Open In Colab

Tutorial

This tutorial shows the basic usage of the KDSource tool.

Usually, the starting point is a particle list recorded somewhere in a Monte Carlo simulation, e.g. when passing through a given surface. In this example we will use a synthetic particle list generated from a known analytical distribution instead.

We will then fit a KDE source on the particle list using the KDSource class, and save the optimized model as a KDSource XML file.

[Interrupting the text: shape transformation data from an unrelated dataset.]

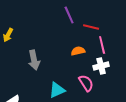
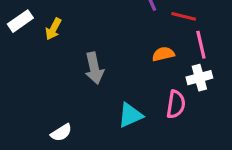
pink semicircle: (86, 83) -> (176, 104), turned 42

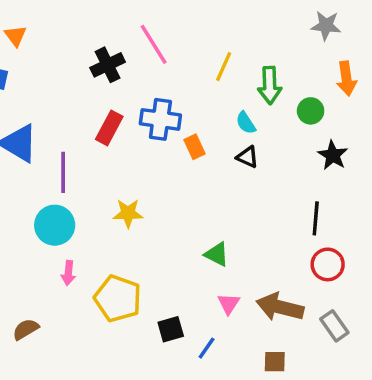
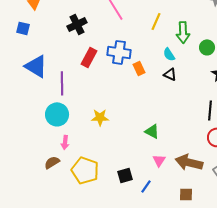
black cross: (108, 65) -> (77, 24), moved
yellow star: (128, 213) -> (100, 117), moved
yellow pentagon: (118, 299) -> (85, 170), moved
brown semicircle: (26, 329) -> (52, 162), moved

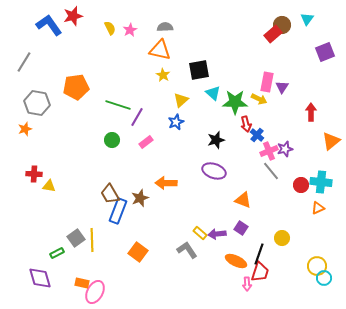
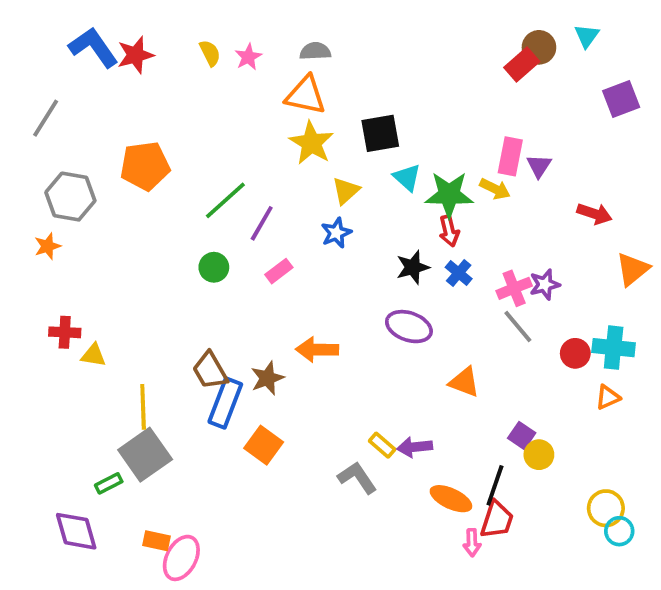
red star: (73, 16) -> (135, 55), moved
yellow star: (163, 75) -> (311, 143), size x1.6
green line: (118, 105) -> (225, 200), turned -60
red arrow: (311, 112) -> (594, 214), turned 108
red arrow: (246, 124) -> (449, 231), moved
blue cross: (257, 135) -> (459, 273), moved
purple square: (241, 228) -> (522, 436), moved
gray square: (76, 238) -> (145, 455), size x1.5
yellow line: (92, 240) -> (143, 407), moved
orange square: (138, 252) -> (264, 445), moved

Finally, we will use the generated file to generate an arbitrary number of new particles, which will follow the estimated distribution of the original particle list. They will be saved into a new MCPL file, from which they can be converted to several Monte Carlo formats.

Install KDSource

First of all, we install KDSource on the Google Colab virtual machine. Estimated time: 1 min

Skip this cell if KDSource is already installed and available in your PATH (installation instructions here).

[ ]:
def install_kdsource():
    #
    # Clone source code from Github, make and install
    #

    import os

    if not os.path.isdir('/content'):
        print("This function installs KDSource in a Google Colaboratory instance.")
        print("For local installation instructions see:")
        print("https://kdsource.readthedocs.io/en/latest/installation.html")
        return

    %cd -q /content
    print("Obtaining KDSource source code from Github...")
    !git --no-pager clone --recurse-submodules https://github.com/KDSource/KDSource &> /dev/null
    %cd -q KDSource
    !git --no-pager checkout master &> /dev/null
    !mkdir build
    %cd -q build
    print("Running cmake...")
    !cmake .. -DCMAKE_INSTALL_PREFIX=/usr/local/KDSource &> /dev/null
    print("Running make install...")
    !make install &> /dev/null
    print("Installing Python API...")
    %cd -q ../python
    !pip install . &> /dev/null

    os.environ['PATH'] += ":/usr/local/KDSource/bin"

    %cd -q /content

from time import time
t1 = time()
install_kdsource()
t2 = time()
print("Installed KDSource in {:.2f} minutes".format((t2-t1)/60.0))

Generate synthetic data

In this section we will generate the synthetic particle list. We will use the following joint distribution:

\[f(u,x,y,z,\mu,\varphi)=\left(f_{u,1}(u)f_{x,1}(x)+f_{u,2}(u)f_{x,2}(x)\right)f_y(y)\ f_{\mu}(\mu)\ f_{\varphi}(\varphi)\]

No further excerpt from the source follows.